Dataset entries
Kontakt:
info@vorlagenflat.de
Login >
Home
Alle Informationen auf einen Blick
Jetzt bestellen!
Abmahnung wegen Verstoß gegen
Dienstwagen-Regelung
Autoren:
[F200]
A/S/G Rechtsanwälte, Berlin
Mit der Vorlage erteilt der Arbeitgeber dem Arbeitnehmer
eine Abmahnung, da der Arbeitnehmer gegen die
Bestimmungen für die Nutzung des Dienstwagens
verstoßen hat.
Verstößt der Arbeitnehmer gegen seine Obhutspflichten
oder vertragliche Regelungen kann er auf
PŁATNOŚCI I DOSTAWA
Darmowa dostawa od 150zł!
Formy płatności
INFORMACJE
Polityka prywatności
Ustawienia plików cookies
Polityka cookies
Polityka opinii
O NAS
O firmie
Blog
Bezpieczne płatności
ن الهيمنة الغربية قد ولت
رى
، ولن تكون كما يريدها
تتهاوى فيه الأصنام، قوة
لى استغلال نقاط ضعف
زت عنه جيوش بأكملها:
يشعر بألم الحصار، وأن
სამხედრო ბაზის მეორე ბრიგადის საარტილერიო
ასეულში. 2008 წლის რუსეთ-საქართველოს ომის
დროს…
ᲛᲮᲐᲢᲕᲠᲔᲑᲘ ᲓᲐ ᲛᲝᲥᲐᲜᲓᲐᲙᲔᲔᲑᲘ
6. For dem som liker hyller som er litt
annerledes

Description of the task
The lines to copy run from the one containing "Ustawienia plików cookies" through the last line above. Copy them exactly and include nothing else.

Output of the task
Ustawienia plików cookies
Polityka cookies
Polityka opinii
O NAS
O firmie
Blog
Bezpieczne płatności
ن الهيمنة الغربية قد ولت
رى
، ولن تكون كما يريدها
تتهاوى فيه الأصنام، قوة
لى استغلال نقاط ضعف
زت عنه جيوش بأكملها:
يشعر بألم الحصار، وأن
სამხედრო ბაზის მეორე ბრიგადის საარტილერიო
ასეულში. 2008 წლის რუსეთ-საქართველოს ომის
დროს…
ᲛᲮᲐᲢᲕᲠᲔᲑᲘ ᲓᲐ ᲛᲝᲥᲐᲜᲓᲐᲙᲔᲔᲑᲘ
6. For dem som liker hyller som er litt
annerledes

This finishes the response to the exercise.